Thoughtfully imaginative and action-packed, Steeplejack is New York Times bestselling A. J. Hartley's YA debut set in a 19th-century South African fantasy world Seventeen-year-old Anglet Sutonga lives repairing the chimneys, towers, and spires of the city of Bar-Selehm. Dramatically different communities live and work alongside each other. The white Feldish command the nation’s higher echelons of society. The native Mahweni are divided between city life and the savannah. And then there’s Ang, part of the Lani community who immigrated over generations ago as servants and now mostly live in poverty on Bar-Selehm’s edges. When Ang is supposed to meet her new apprentice Berrit, she finds him dead. That same night, the Beacon, an invaluable historical icon, is stolen. The Beacon’s theft commands the headlines, yet no one seems to care about Berrit’s murder―except for Josiah Willinghouse, an enigmatic young politician. When he offers her a job investigating his death, she plunges headlong into new and unexpected dangers. Meanwhile, crowds gather in protests over the city’s mounting troubles. Rumors surrounding the Beacon’s theft grow. More suspicious deaths occur. With no one to help Ang except Josiah’s haughty younger sister, a savvy newspaper girl, and a kindhearted herder, Ang must rely on her intellect and strength to resolve the mysterious link between Berrit and the missing Beacon before the city descends into chaos.
STEEPLEJACK by A.J. Hartley bursts with rich imagery and world building. Bar-Selehm is a city in a historical South African fantasy world with three primary communities: the white Feldish, the native Mahweni, and the Lani. One major element of the story is how the communities and races interact together and how Ang feels she has no place as she doesn’t adhere to the more traditional Lani customs. The descriptions of the city and the landscape are beautiful, and even with all the smoke and chaos in the city, it clearly feels like a home to Ang as she knows every roof.
The detective/mystery plot is well layered and holds more than one unexpected twist.
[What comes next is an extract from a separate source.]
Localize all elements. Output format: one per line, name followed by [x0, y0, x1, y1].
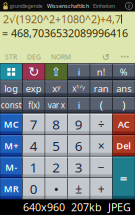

The story gets even better as Ang teams up with a newspaper girl and a politician’s sister to figure out some of the clues. All are highly intelligent and savvy, and their dialogues are a joy. Ang’s sisters also play important roles, and the strained family relationships are written well and realistically.
Luscious world building, a tense mystery, and a smart heroine combine to make STEEPLEJACK an absolute thrill ride.